Szef rosyjskiego ministerstwa finansów Anton Siłuanow poinformował, że zeszłoroczny deficyt budżetowy jego państwa sięgnął poziomu 2,3 proc. krajowego PKB, czyli 3,3 bln rubli (równowartość 47,45 mld dolarów). Oznacza to drugi największy deficyt w nowoczesnej historii całego kraju po 2020 roku, gdy był on efektem ograniczeń związanych z pandemią koronawirusa.

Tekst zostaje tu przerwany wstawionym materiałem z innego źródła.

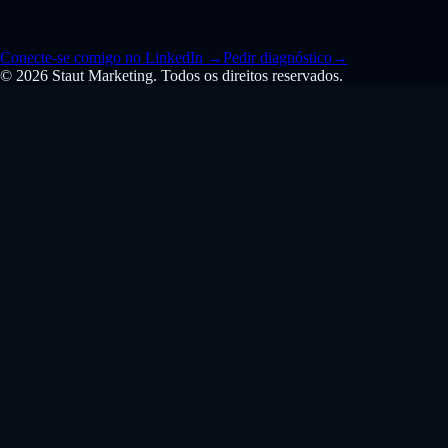
Conecte-se comigo no LinkedIn
→
Pedir diagnóstico
→
© 2026 Staut Marketing. Todos os direitos reservados.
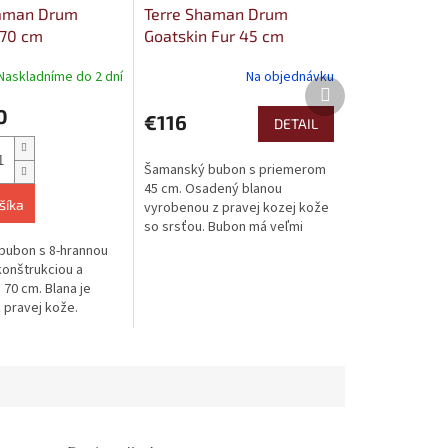
haman Drum
Terre Shaman Drum
 70 cm
Goatskin Fur 45 cm
Naskladníme do 2 dní
Na objednávku
Ďalší
produkt
0
€116
DETAIL
Šamanský bubon s priemerom
45 cm. Osadený blanou
šíka
vyrobenou z pravej kozej kože
so srsťou. Bubon má veľmi
nízku hmotnosť a krásny zvuk v
bubon s 8-hrannou
štýle...
onštrukciou a
70 cm. Blana je
 pravej kože.
 plným bohatým
výraznými...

Zgodnie z wcześniejszymi prognozami, w 2022 roku Moskwa chciała zanotować nadwyżkę sięgającą 1 proc. PKB. Władimir Putin jeszcze we wrześniu wyrażał nadzieję na osiągnięcie podobnego wyniku.
W poprzednim roku rząd Federacji Rosyjskiej wydał 31,11 bln rubli, czyli o jedną trzecią więcej niż planował i o jedną czwartą więcej niż w roku 2021. Jest to przede wszystkim efekt nagłych wzrostów wydatków związanych z prowadzoną na Ukrainie wojną.
Najważniejszymi źródłami dochodów Rosji były zyski ze sprzedaży gazu, ropy i innych surowców. Ze względu na międzynarodowe sankcje i ograniczenia w cenie ich zakupu, w kolejnych latach mogą one przynosić Moskwie coraz mniejsze dochody.